Records from a data collection

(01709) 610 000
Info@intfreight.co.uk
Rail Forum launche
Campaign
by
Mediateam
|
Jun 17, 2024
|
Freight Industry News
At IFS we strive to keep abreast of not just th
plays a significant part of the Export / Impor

YOUR TASK: Copy every record precisely, omitting nothing.

ANSWER SPACE:
(01709) 610 000
Info@intfreight.co.uk
Rail Forum launche
Campaign
by
Mediateam
|
Jun 17, 2024
|
Freight Industry News
At IFS we strive to keep abreast of not just th
plays a significant part of the Export / Impor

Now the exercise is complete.